Constrained maximum likelihood (cML) based Mendelian Randomization method robust to both correlated and uncorrelated pleiotropy.
methods
mr_cML( object, MA =TRUE, DP =TRUE, K_vec =0:(length(object@betaX)-2), random_start =0, num_pert =200, random_start_pert =0, maxit =100, random_seed =314, n, Alpha =0.05)## S4 method for signature 'MRInput'mr_cML( object, MA =TRUE, DP =TRUE, K_vec =0:(length(object@betaX)-2), random_start =0, num_pert =200, random_start_pert =0, maxit =100, random_seed =314, n, Alpha =0.05)
Arguments
object: An MRInput object.
MA: Whether model average is applied or not. Default is TRUE.
DP: Whether data perturbation is applied or not. Default is TRUE.
K_vec: Set of candidate K's, the constraint parameter representing number of invalid IVs. Default is from 0 to (#IV - 2).
random_start: Number of random starting points for cML, default is 0.
num_pert: Number of perturbation when DP is TRUE, default is 200.
random_start_pert: Number of random start points for cML with data perturbation, default is 0.
maxit: Maximum number of iterations for each optimization. Default is 100.
random_seed: Random seed, default is 314. When random_seed=NULL, no random seed will be used and the results may not be reproducible.
n: Sample size. When sample sizes of GWAS for exposure and outcome are different, and/or when sample sizes of different SNPs are different, the smallest sample size is recommended to get conservative result and avoid type-I error.
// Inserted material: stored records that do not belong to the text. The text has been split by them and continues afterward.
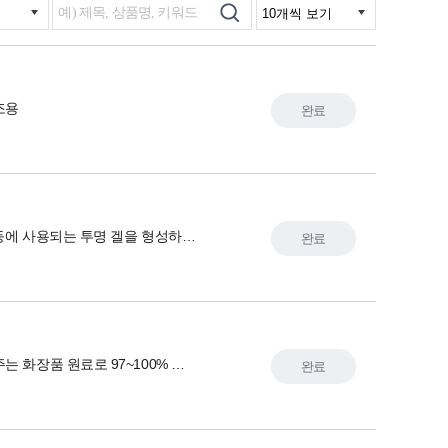
조용
완료
O/W 제형등에 사용되는 투명 겔을 형성하는 증점제
완료
쿨링감을 주는 화장품 원료로 97~100% 농도
완료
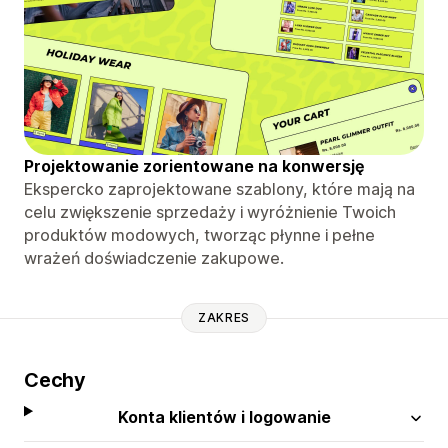
Projektowanie zorientowane na konwersję
Ekspercko zaprojektowane szablony, które mają na
celu zwiększenie sprzedaży i wyróżnienie Twoich
produktów modowych, tworząc płynne i pełne
wrażeń doświadczenie zakupowe.
ZAKRES
Cechy
Konta klientów i logowanie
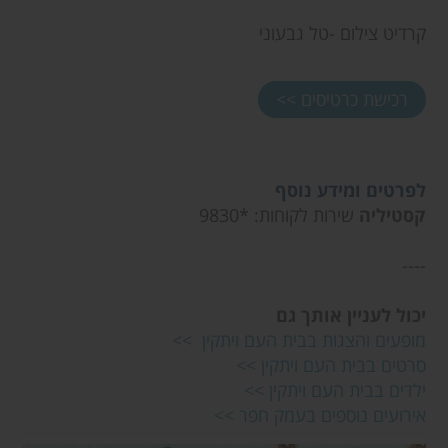
קרדיט צילום -טל גבעוני
רכישת כרטיסים >>
לפרטים ומידע נוסף
קסטיליה
שירות לקוחות: *9830
----
יכול לעניין אותך גם
מופעים והצגות בבית העם ויתקין >>
סרטים בבית העם ויתקין >>
ילדים בבית העם ויתקין >>
אירועים נוספים בעמק חפר >>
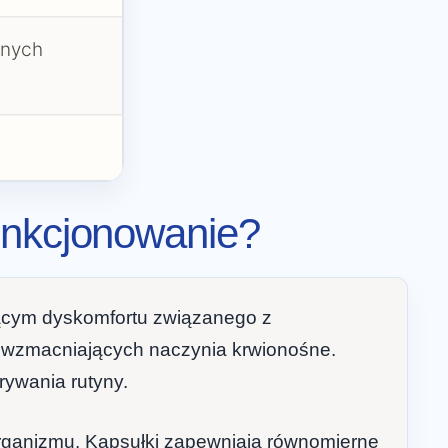
znych
unkcjonowanie?
ącym dyskomfortu związanego z
 i wzmacniających naczynia krwionośne.
ywania rutyny.
organizmu. Kapsułki zapewniają równomierne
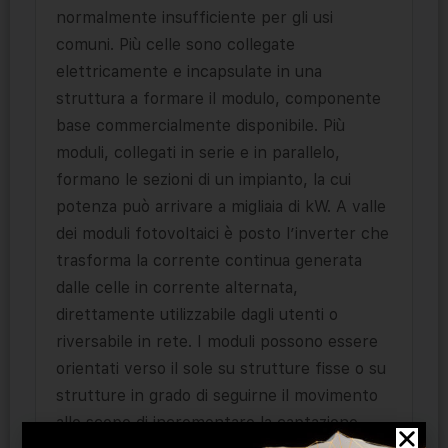
normalmente insufficiente per gli usi
comuni. Più celle sono collegate
elettricamente e incapsulate in una
struttura a formare il modulo, componente
base commercialmente disponibile. Più
moduli, collegati in serie e in parallelo,
formano le sezioni di un impianto, la cui
potenza può arrivare a migliaia di kW. A valle
dei moduli fotovoltaici è posto l’inverter che
trasforma la corrente continua generata
dalle celle in corrente alternata,
direttamente utilizzabile dagli utenti o
riversabile in rete. I moduli possono essere
orientati verso il sole su strutture fisse o su
strutture in grado di seguirne il movimento
allo scopo di incrementare la captazione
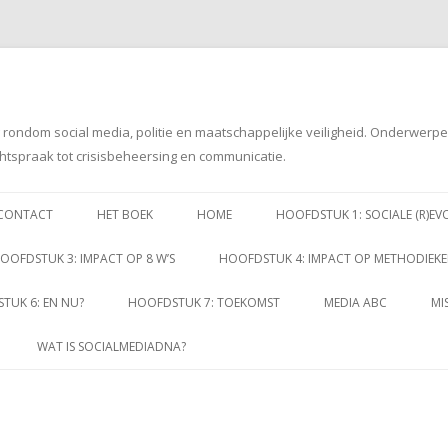
g rondom social media, politie en maatschappelijke veiligheid. Onderwerp
htspraak tot crisisbeheersing en communicatie.
Spring
naar
CONTACT
HET BOEK
HOME
HOOFDSTUK 1: SOCIALE (R)EV
inhoud
OOFDSTUK 3: IMPACT OP 8 W’S
HOOFDSTUK 4: IMPACT OP METHODIEK
TUK 6: EN NU?
HOOFDSTUK 7: TOEKOMST
MEDIA ABC
MI
WAT IS SOCIALMEDIADNA?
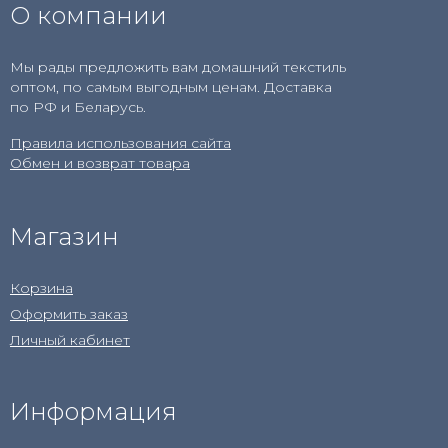
О компании
Мы рады предложить вам домашний текстиль
оптом, по самым выгодным ценам. Доставка
по РФ и Беларусь.
Правила использования сайта
Обмен и возврат товара
Магазин
Корзина
Оформить заказ
Личный кабинет
Информация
See reference for more discussions.
Alpha: Significance level for the confidence interval for estimate, default is 0.05.
Returns
The output from the function is an MRcML object containing:
Exposure: A character string giving the name given to the exposure.
Outcome: A character string giving the name given to the outcome.
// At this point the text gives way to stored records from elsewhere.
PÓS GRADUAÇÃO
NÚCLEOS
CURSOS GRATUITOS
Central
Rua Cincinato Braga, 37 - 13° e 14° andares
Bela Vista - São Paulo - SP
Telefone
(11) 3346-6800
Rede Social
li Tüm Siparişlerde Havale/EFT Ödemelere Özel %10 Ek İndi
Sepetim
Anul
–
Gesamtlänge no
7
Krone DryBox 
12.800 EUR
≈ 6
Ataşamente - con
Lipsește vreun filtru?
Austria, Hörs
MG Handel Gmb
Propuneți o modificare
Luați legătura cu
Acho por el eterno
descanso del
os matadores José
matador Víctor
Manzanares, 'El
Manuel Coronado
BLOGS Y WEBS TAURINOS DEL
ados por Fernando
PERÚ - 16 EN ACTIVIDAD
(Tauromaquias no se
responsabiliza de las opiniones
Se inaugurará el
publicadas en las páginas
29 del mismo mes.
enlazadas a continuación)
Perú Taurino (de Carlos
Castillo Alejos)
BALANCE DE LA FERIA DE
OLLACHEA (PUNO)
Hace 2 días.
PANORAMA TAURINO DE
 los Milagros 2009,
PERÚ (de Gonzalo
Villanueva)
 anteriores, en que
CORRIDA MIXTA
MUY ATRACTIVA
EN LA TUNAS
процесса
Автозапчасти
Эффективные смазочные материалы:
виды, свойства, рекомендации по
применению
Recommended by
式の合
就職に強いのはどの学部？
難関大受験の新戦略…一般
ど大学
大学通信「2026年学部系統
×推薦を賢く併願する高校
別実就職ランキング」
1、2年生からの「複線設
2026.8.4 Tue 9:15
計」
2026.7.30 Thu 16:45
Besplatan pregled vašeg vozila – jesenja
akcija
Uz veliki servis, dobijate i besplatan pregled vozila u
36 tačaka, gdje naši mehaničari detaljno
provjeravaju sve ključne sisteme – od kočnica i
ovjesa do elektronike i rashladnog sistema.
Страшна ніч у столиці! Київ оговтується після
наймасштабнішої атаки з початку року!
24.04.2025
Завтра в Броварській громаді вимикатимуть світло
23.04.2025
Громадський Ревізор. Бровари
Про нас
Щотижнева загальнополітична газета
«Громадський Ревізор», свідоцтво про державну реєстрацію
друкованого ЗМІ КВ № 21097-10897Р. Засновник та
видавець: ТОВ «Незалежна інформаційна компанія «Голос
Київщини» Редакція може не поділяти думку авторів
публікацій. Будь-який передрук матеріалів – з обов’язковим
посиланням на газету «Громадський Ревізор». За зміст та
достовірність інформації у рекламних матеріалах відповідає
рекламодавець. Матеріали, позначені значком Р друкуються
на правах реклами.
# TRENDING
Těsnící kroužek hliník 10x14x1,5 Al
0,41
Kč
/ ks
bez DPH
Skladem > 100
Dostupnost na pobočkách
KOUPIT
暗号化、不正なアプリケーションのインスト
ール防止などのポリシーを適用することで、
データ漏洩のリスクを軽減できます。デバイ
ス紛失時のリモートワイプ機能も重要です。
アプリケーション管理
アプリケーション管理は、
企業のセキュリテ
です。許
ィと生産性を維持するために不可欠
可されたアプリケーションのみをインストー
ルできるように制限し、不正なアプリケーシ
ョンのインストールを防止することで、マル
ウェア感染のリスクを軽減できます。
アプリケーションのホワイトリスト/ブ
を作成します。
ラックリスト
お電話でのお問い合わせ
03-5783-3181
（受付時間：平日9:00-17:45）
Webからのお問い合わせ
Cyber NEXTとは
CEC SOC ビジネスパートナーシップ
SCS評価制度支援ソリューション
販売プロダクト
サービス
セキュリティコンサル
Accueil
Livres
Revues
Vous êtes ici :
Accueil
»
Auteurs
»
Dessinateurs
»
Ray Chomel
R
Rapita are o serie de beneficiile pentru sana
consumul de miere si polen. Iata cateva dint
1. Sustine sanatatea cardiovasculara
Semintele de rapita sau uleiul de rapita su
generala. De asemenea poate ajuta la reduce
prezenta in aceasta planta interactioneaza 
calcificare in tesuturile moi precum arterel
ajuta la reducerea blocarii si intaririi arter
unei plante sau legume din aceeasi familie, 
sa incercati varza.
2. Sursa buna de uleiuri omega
Estimate: Estimate of theta.
StdError: Standard error of estimate.
Pvalue: p-value of estimate.
BIC_invalid: Set of selected invalid IVs if cML-BIC is performed, i.e. without MA or DP.
GOF1_p: p-value of the first goodness-of-fit test.
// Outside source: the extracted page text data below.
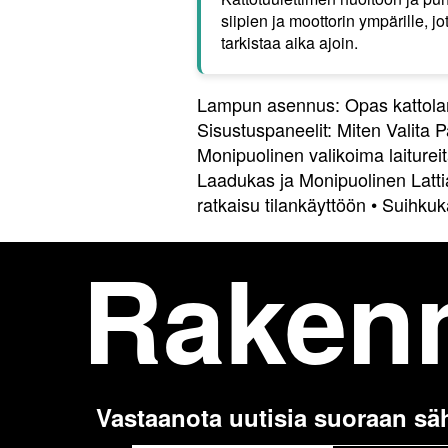
siipien ja moottorin ympärille, j
tarkistaa aika ajoin.
Lampun asennus: Opas kattol
Sisustuspaneelit: Miten Valita P
Monipuolinen valikoima laitureita
Laadukas ja Monipuolinen Latti
ratkaisu tilankäyttöön
•
Suihkuk
Raken
Vastaanota uutisia suoraan sä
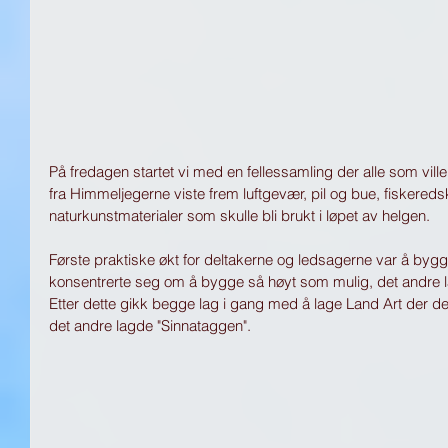
På fredagen startet vi med en fellessamling der alle som ville
fra Himmeljegerne viste frem luftgevær, pil og bue, fiskereds
naturkunstmaterialer som skulle bli brukt i løpet av helgen. 
Første praktiske økt for deltakerne og ledsagerne var å bygge
konsentrerte seg om å bygge så høyt som mulig, det andre l
Etter dette gikk begge lag i gang med å lage Land Art der det
det andre lagde "Sinnataggen". 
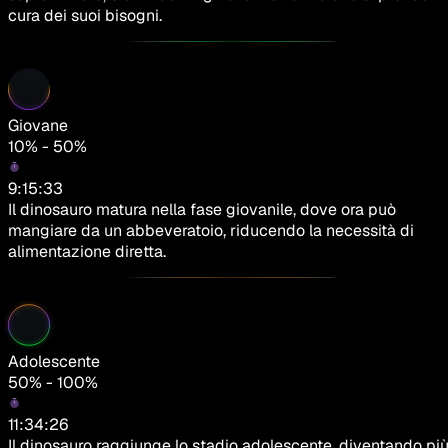
cura dei suoi bisogni.
Giovane
10% - 50%
9:15:33
Il dinosauro matura nella fase giovanile, dove ora può
mangiare da un abbeveratoio, riducendo la necessità di
alimentazione diretta.
Adolescente
50% - 100%
11:34:26
Il dinosauro raggiunge lo stadio adolescente, diventando pi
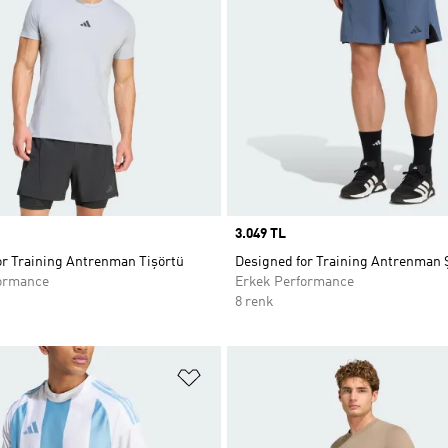
Price
3.049 TL
or Training Antrenman Tişörtü
Designed for Training Antrenman 
ormance
Erkek Performance
8 renk
ne Ekle
Favori Listesine Ekle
GOF2_p: p-value of the second goodness-of-fit test.
SNPs: The number of SNPs that were used in the calculation.
Alpha: Significance level for the confidence interval for estimate, default is 0.05.
CILower: Lower bound of the confidence interval for estimate.
CIUpper: Upper bound of the confidence interval for estimate.
MA: Indicator of whether model average is applied.
DP: Indicator of whether data perturbation is applied.
Details
The MRcML method selects invalid IVs with correlated and/or uncorrelated peliotropic effects using constrained maximum likelihood. cML-BIC gives results of the selected model with original data, while cML-MA-BIC averages over all candidate models. cML-BIC-DP and cML-MA-BIC-DP are the versions with data-perturbation to account for selection uncertainty when many invalid IVs have weak pleiotropic effects.
When DP is performed, two goodness-of-fit (GOF) tests are developed to check whether the model-based and DP- based variance estimates converge to the same estimate. Small p-values of GOF tests indicate selection uncertainty is not ignorable, and results from DP is more reliable. See reference for more details.
As the constrained maximum likelihood function is non-convex, multiple random starting points could be used to find a global minimum. For some starting points the algorithm may not converge and a warning message will be prompted, typically this will not affect the results.
Examples
# Perform cML-MA-BIC-DP:mr_cML(mr_input(bx = ldlc, bxse = ldlcse, by = chdlodds,byse = chdloddsse), num_pert=5, MA =TRUE, DP =TRUE, n =17723)# num_pert is set to 5 to reduce computational time# the default value of 200 is recommended in practice# Perform cML-BIC-DP:mr_cML(mr_input(bx = ldlc, bxse = ldlcse, by = chdlodds,byse = chdloddsse), MA =TRUE, DP =FALSE,, n =17723)
References
Xue, H., Shen, X., & Pan, W. (2021). Constrained maximum likelihood-based Mendelian randomization robust to both correlated and uncorrelated pleiotropic effects. The American Journal of Human Genetics, 108(7), 1251-1269.